8:47 AM - Inbox triage
I open the dashboard while my coffee cools. The admin panel loads in that familiar way, and I scan the overnight activity. Nurture AI processed 87 sequences yesterday, 12 new signups came in, and I earned $1,184 in recurring revenue. The numbers land different now than they did last month. That's real money. That's rent and hiring runway.
Three Slack alerts are waiting in the #nurture-critical channel. The agent flagged a deliverability issue on a sequence that went to a manufacturing firm. And there's a reply that came in at 5 AM from someone I need to read more carefully. I open Gmail. 47 unread emails, most of them auto-sent confirmations and a few actual customer support requests.
I scroll back through the conversation threads. One from Carol Reyes at Reyes Family Practice. She wrote back at 4:52 AM yesterday: "This is exactly what we've been trying to do in-house. How do I get started?" That's a conversion.

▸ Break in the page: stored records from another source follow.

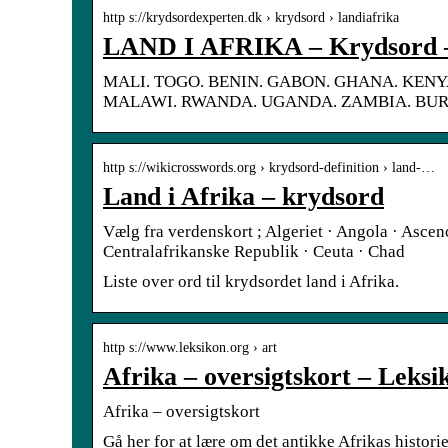
http s://krydsordexperten.dk › krydsord › landiafrika
LAND I AFRIKA – Krydsord –
MALI. TOGO. BENIN. GABON. GHANA. KENY
MALAWI. RWANDA. UGANDA. ZAMBIA. BURU
http s://wikicrosswords.org › krydsord-definition › land-…
Land i Afrika – krydsord
Vælg fra verdenskort ; Algeriet · Angola · Asce
Centralafrikanske Republik · Ceuta · Chad
Liste over ord til krydsordet land i Afrika.
http s://www.leksikon.org › art
Afrika – oversigtskort – Leksi
Afrika – oversigtskort
Gå her for at lære om det antikke Afrikas histori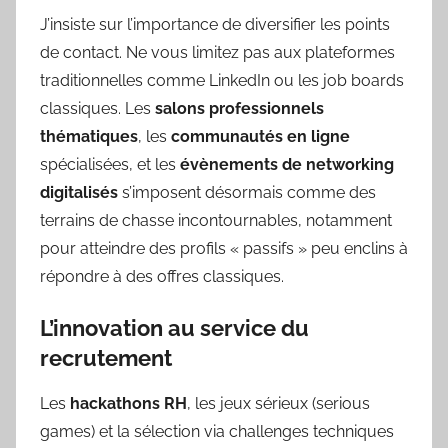
J’insiste sur l’importance de diversifier les points
de contact. Ne vous limitez pas aux plateformes
traditionnelles comme LinkedIn ou les job boards
classiques. Les
salons professionnels
thématiques
, les
communautés en ligne
spécialisées, et les
évènements de networking
digitalisés
s’imposent désormais comme des
terrains de chasse incontournables, notamment
pour atteindre des profils « passifs » peu enclins à
répondre à des offres classiques.
L’innovation au service du
recrutement
Les
hackathons RH
, les jeux sérieux (serious
games) et la sélection via challenges techniques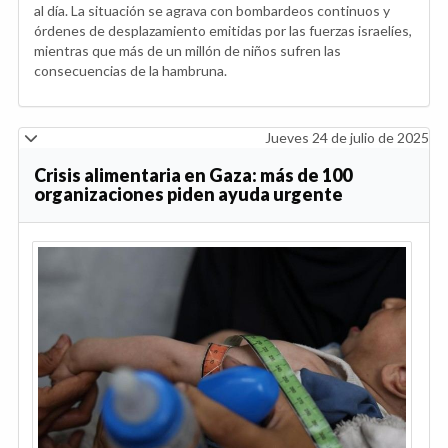
al día. La situación se agrava con bombardeos continuos y
órdenes de desplazamiento emitidas por las fuerzas israelíes,
mientras que más de un millón de niños sufren las
consecuencias de la hambruna.
Jueves 24 de julio de 2025
Crisis alimentaria en Gaza: más de 100
organizaciones piden ayuda urgente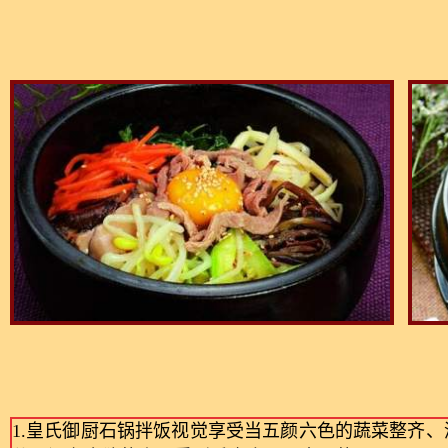
1.皇氏御厨石锅拌饭视觉享受当五颜六色的蔬菜整齐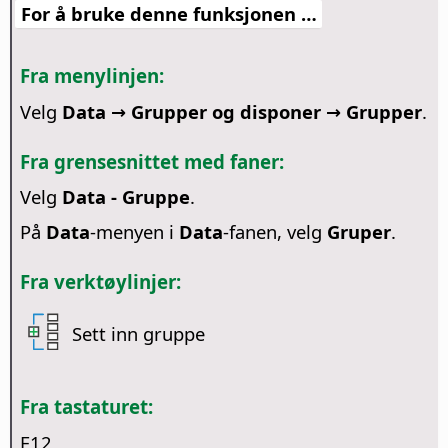
For å bruke denne funksjonen …
Fra menylinjen:
Velg
Data → Grupper og disponer → Grupper
.
Fra grensesnittet med faner:
Velg
Data - Gruppe
.
På
Data
-menyen i
Data
-fanen, velg
Gruper
.
Fra verktøylinjer:
Sett inn gruppe
Fra tastaturet:
F12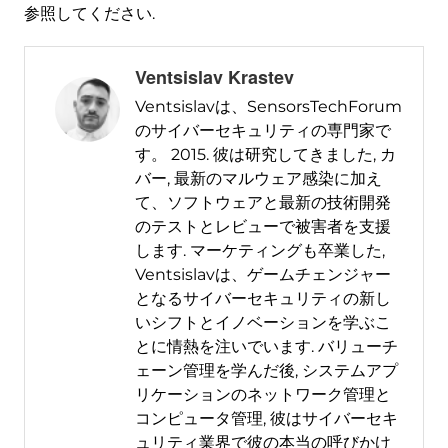
参照してください.
Ventsislav Krastev
Ventsislavは、SensorsTechForum
のサイバーセキュリティの専門家で
す。 2015. 彼は研究してきました, カ
バー, 最新のマルウェア感染に加え
て、ソフトウェアと最新の技術開発
のテストとレビューで被害者を支援
します. マーケティングも卒業した,
Ventsislavは、ゲームチェンジャー
となるサイバーセキュリティの新し
いシフトとイノベーションを学ぶこ
とに情熱を注いでいます. バリューチ
ェーン管理を学んだ後, システムアプ
リケーションのネットワーク管理と
コンピュータ管理, 彼はサイバーセキ
ュリティ業界で彼の本当の呼びかけ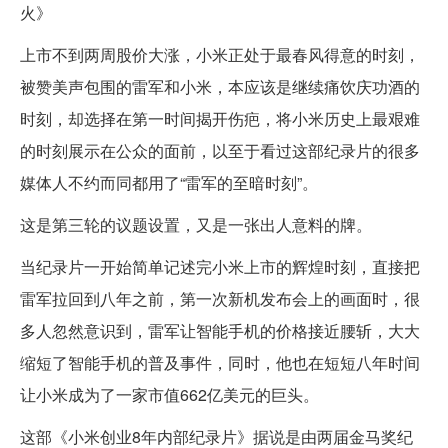
火》
上市不到两周股价大涨，小米正处于最春风得意的时刻，
被赞美声包围的雷军和小米，本应该是继续痛饮庆功酒的
时刻，却选择在第一时间揭开伤疤，将小米历史上最艰难
的时刻展示在公众的面前，以至于看过这部纪录片的很多
媒体人不约而同都用了“雷军的至暗时刻”。
这是第三轮的议题设置，又是一张出人意料的牌。
当纪录片一开始简单记述完小米上市的辉煌时刻，直接把
雷军拉回到八年之前，第一次新机发布会上的画面时，很
多人忽然意识到，雷军让智能手机的价格接近腰斩，大大
缩短了智能手机的普及事件，同时，他也在短短八年时间
让小米成为了一家市值662亿美元的巨头。
这部《小米创业8年内部纪录片》据说是由两届金马奖纪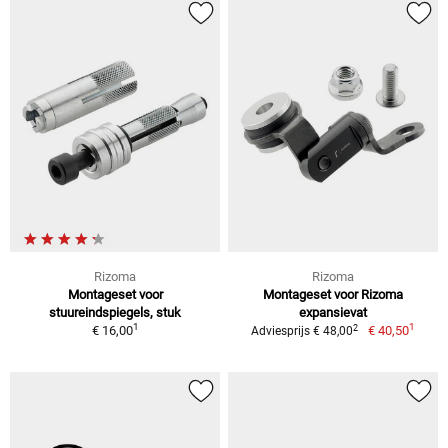
Rizoma
Rizoma
Montageset voor
Montageset voor Rizoma
stuureindspiegels, stuk
expansievat
1
1
2
€ 16,00
€ 40,50
Adviesprijs € 48,00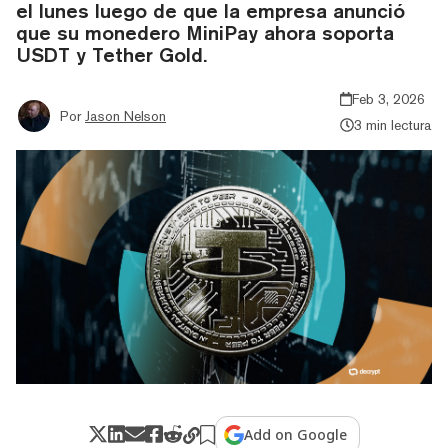
el lunes luego de que la empresa anunció
que su monedero MiniPay ahora soporta
USDT y Tether Gold.
Feb 3, 2026
Por
Jason Nelson
3 min lectura
Add on Google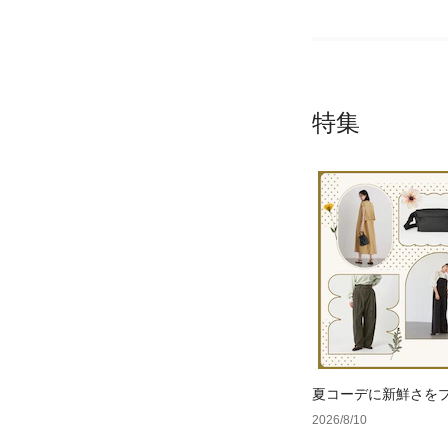
特集
夏コーデに新鮮さを
足す、晩夏まで使え
2026/8/10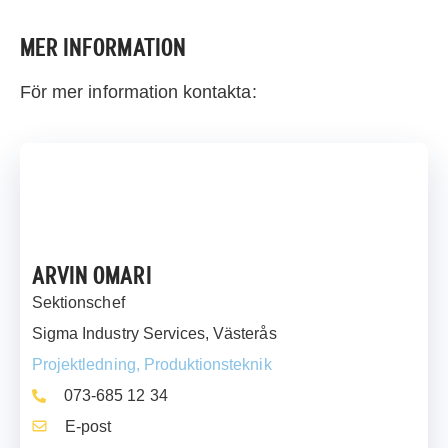
MER INFORMATION
För mer information kontakta:
ARVIN OMARI
Sektionschef
Sigma Industry Services, Västerås
Projektledning, Produktionsteknik
073-685 12 34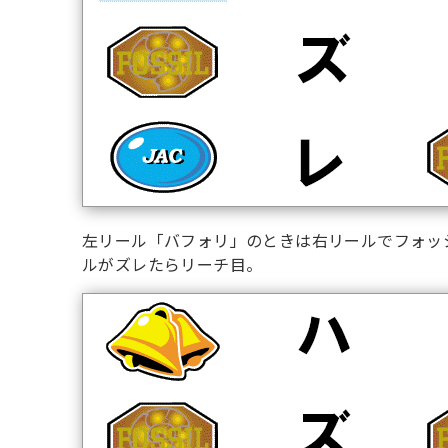
左リール「バフォリ」のときは右リールでフォッ
ルがズレたらリーチ目。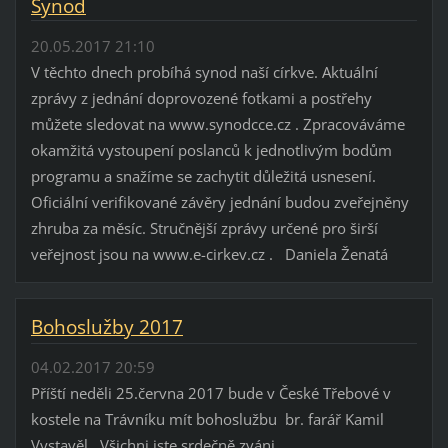
Synod
20.05.2017 21:10
V těchto dnech probíhá synod naší církve. Aktuální
zprávy z jednání doprovozené fotkami a postřehy
můžete sledovat na www.synodcce.cz . Zpracováváme
okamžitá vystoupení poslanců k jednotlivým bodům
programu a snažíme se zachytit důležitá usnesení.
Oficiální verifikované závěry jednání budou zveřejněny
zhruba za měsíc. Stručnější zprávy určené pro širší
veřejnost jsou na www.e-cirkev.cz . Daniela Ženatá
Bohoslužby 2017
04.02.2017 20:59
Příští neděli 25.června 2017 bude v České Třebové v
kostele na Trávníku mít bohoslužbu br. farář Kamil
Vystavěl. Všichni jste srdečně zváni.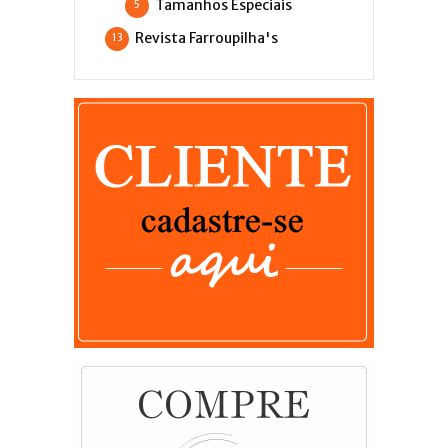
Tamanhos Especiais
5
Revista Farroupilha's
13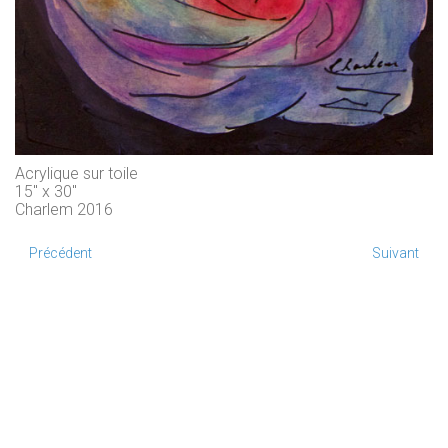
Acrylique sur toile
15" x 30"
Charlem 2016
Précédent
Suivant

I flag it mentally and keep moving.
9:15 AM - Agent drafts waiting for review
I pull up the pending sequences tab. Six email draughts waiting for human approval. The agent has done its job: it pulled company research on each target, selected a template based the buyer's role and likely buying stage, and generated four complete sequences with subject lines, body copy, and send cadence.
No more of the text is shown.